Ali mendengus, melemparkan ponselnya ke meja. Pesan singkat dari orang asing itu masih terbayang di kepalanya.
"Lucu ya, mereka bisa bermain-main sama kita... Bahkan merencana membunuh kita. Sementara kita hanya cuma bisa bertahan. " gumam Ali.
"Salah! Malah kita yang sedang bermain-main dengan meraka. Memberi mereka harapan, yang akhirnya mereka akan kita dapatkan." Abbas berdiri di sudut ruangan dengan ekspresi serius.
"Kita ini polisi, Li. Kita ada di garis depan, tapi bukan cuma buat diri kita. Kita buat mereka yang diam-diam berharap kita bisa selamatkan desa ini.”Ali terdiam.
Kata-kata itu membuatnya sadar. Namun sebelum dia.menjawab Abbas. Sms masuk ke hpnya.
"Kalau terlalu berat jadi polisi, kenapa nggak jadi petani saja? Lebih tenang, nggak perlu urus darah orang."
Andi mengangkat alis, lalu menunjukkan pesan itu ke semua orang. Wajah-wajah mereka mulai berubah serius.
“Ini bukan lelucon lagi,” kata Ali tegas.
“Mereka memantau kita, bahkan sampai ke komunikasi pribadi. Kita perlu strategi baru. Dan untuk itu, kita butuh pikiran jernih."
Namun ditengah pembahasan yang serius itu. Abbas kembali berbicara dengan nada bercanda.
“Li, kalau nanti ketemu pelakunya, jangan lupa cosplay jadi cindai dulu, ya. Biar kelihatan serem dikit.” katanya sambil tertawa.
Tawa itu kembali meledak di ruangan, meskipun Ali hanya mendengus kesal.
“Kenapa sih kalian nggak bisa serius sedikit?” bentak Ali.
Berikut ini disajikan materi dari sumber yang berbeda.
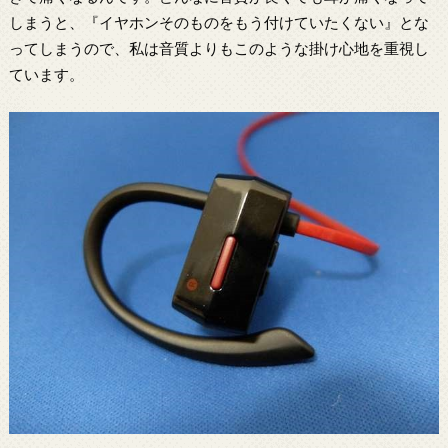
しまうと、『イヤホンそのものをもう付けていたくない』とな
ってしまうので、私は音質よりもこのような掛け心地を重視し
ています。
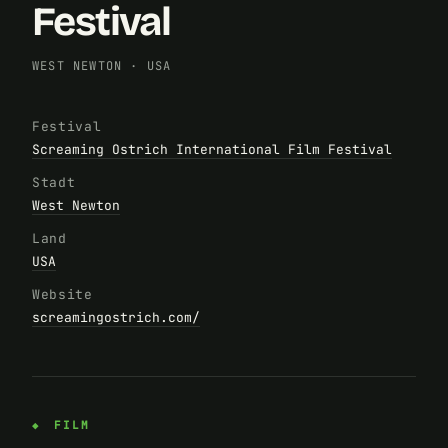
Festival
WEST NEWTON
·
USA
Festival
Screaming Ostrich International Film Festival
Stadt
West Newton
Land
USA
Website
screamingostrich.com/
FILM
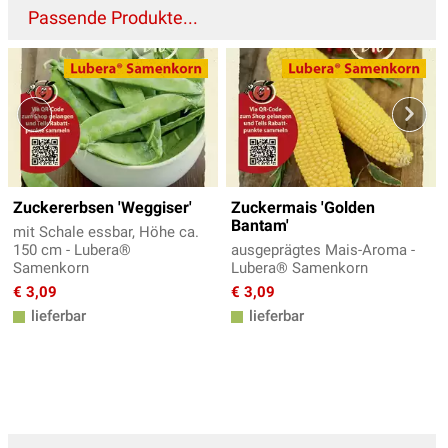
Passende Produkte...
Zuckererbsen 'Weggiser'
Zuckermais 'Golden
Bantam'
mit Schale essbar, Höhe ca.
150 cm - Lubera®
ausgeprägtes Mais-Aroma -
Samenkorn
Lubera® Samenkorn
€ 3,09
€ 3,09
lieferbar
lieferbar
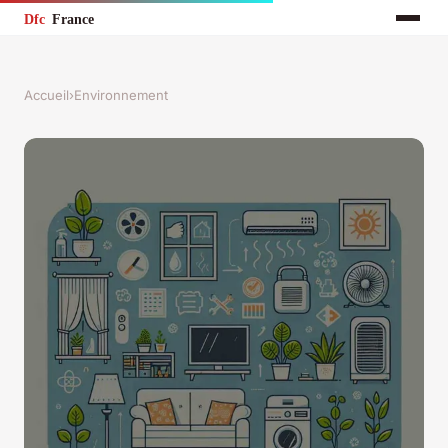
Accueil
›
Environnement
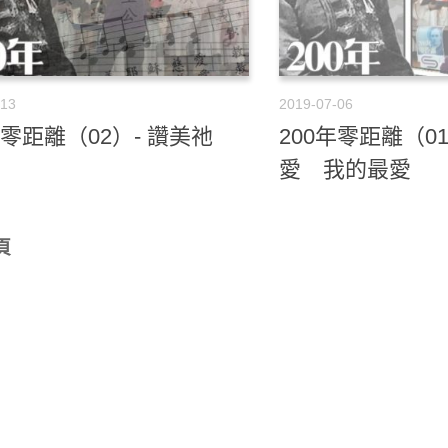
-13
2019-07-06
年零距離（02）- 讚美祂
200年零距離（0
愛 我的最愛
頁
“Kami serius, Li. Serius pengen lihat kamu cosplay,” jawab Abbas sambil terkekeh, membuat tawa lainnya makin keras. Ali mengusap wajahnya frustasi. Namun tawa ini bisa membuat mereka bisa lebih waras lagi dalam bertindak.
Ali hanya bisa mengusap wajahnya dengan frustasi. Tapi dalam hati, ia tahu bahwa tawa ini adalah cara mereka untuk bertahan. Di tengah tekanan, bahkan humor yang aneh sekalipun bisa menjadi senjata untuk tetap waras.